空兎の身体を、一人の男が包み込むように抱き締める。

 お面を被ったヒーロー。

 空兎がその名を口にする前に、その男が自らクッションになり、学校のグランドに激突した。
 痛みは多少緩和されても、もの凄い衝撃に目眩が起きたが、それでも空兎はすぐに起き上がり、自分の身を身体を張って助けてくれたヒーローの名を叫ぶ。

「ジョーさんっ!!」

 頭からドクドクと血を流しながらも、そのヒーローは、落下の衝撃でとれたお面の下の素顔を晒し、そこに持ち前の爽やか笑顔を絶やさずに言った。

「遅刻はダメですよ。僕は平気ですから!」

 頑丈さをアピールするようなピースサイン。空兎は最高の笑顔とサムズアップで返した。

「マジありがとっ!」

 本心からの感謝の気持ちを述べ、校舎内にダッシュした。彼女が視界から消えるまでジョーはピースサインで見送った。

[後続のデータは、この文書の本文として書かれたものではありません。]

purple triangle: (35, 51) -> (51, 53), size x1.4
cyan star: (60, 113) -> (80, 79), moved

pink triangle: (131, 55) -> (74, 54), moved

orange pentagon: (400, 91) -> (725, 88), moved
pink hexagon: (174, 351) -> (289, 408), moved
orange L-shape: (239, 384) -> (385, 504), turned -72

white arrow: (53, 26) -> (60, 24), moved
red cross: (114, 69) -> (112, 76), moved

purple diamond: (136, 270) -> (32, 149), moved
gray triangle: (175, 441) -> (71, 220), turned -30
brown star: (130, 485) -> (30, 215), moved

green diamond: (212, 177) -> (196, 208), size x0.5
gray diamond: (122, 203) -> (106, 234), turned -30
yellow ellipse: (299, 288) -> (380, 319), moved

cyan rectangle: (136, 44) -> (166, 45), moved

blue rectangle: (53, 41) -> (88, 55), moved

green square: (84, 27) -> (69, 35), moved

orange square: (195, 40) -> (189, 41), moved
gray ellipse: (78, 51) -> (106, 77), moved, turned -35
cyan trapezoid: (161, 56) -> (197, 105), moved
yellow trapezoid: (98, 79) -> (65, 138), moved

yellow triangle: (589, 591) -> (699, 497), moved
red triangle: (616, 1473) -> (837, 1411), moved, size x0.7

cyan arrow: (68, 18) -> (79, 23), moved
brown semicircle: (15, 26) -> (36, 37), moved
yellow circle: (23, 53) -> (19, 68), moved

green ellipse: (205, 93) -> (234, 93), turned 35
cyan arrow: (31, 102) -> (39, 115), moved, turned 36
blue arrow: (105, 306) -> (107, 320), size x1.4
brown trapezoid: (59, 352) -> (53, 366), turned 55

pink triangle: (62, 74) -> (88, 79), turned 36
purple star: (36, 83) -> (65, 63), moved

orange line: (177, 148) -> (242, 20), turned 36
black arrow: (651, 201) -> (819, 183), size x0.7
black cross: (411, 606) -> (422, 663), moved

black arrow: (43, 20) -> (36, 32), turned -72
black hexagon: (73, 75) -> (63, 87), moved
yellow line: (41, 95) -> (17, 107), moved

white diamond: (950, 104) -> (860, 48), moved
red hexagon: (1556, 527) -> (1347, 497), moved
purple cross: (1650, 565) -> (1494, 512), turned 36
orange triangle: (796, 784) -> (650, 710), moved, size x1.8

 そんな様子を滞空させた箒で見ていたセレビアは、ため息を吐いた。

「あのヒーロー……箒の毛の部分にしがみついていたのね」

 ささくれ状態になっているそれを見て、セレビアは気付いた。“本”に必死になっていて彼も飛び乗っていた事に気付かなかったようだ。

 もう一度ため息を吐くと、少し優しい微笑を浮かべた。

「ホント、おもしろい娘ね」

 そして、倒れているジョーを見て、もう一つ付け加える。

「変なヒーローね」

 毒づくというよりは、好感触的に呟いた。